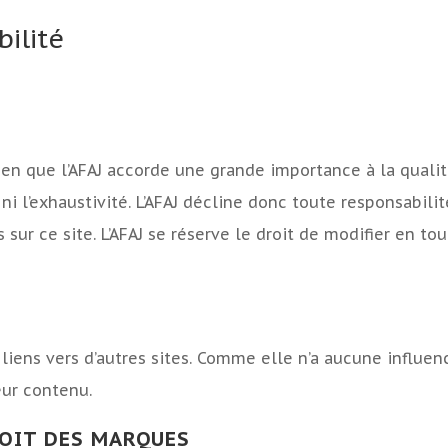
ilité
 Bien que l’AFAJ accorde une grande importance à la qual
ur, ni l’exhaustivité. L’AFAJ décline donc toute responsab
s sur ce site. L’AFAJ se réserve le droit de modifier en 
es liens vers d’autres sites. Comme elle n’a aucune influ
eur contenu.
ROIT DES MARQUES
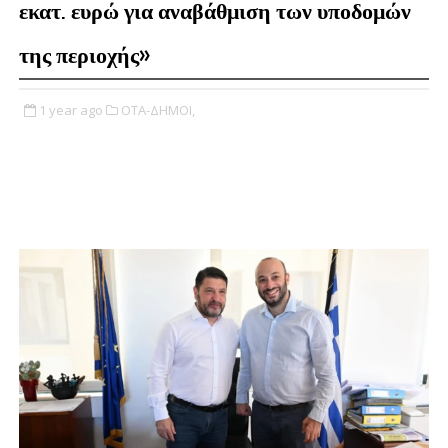
εκατ. ευρώ για αναβάθμιση των υποδομών
της περιοχής»
1 year ago
ΟΤΑ-ΔΗΜΟΙ,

━━━━━━━━━━━━━━━━

Exercise brief: Please return the listing above exactly and leave every picture out.

Your solution:
ilité
 Bien que l’AFAJ accorde une grande importance à la qual
ur, ni l’exhaustivité. L’AFAJ décline donc toute responsab
s sur ce site. L’AFAJ se réserve le droit de modifier en 
es liens vers d’autres sites. Comme elle n’a aucune influ
eur contenu.
ROIT DES MARQUES
εκατ. ευρώ για αναβάθμιση των υποδομών
της περιοχής»
1 year ago
ΟΤΑ-ΔΗΜΟΙ,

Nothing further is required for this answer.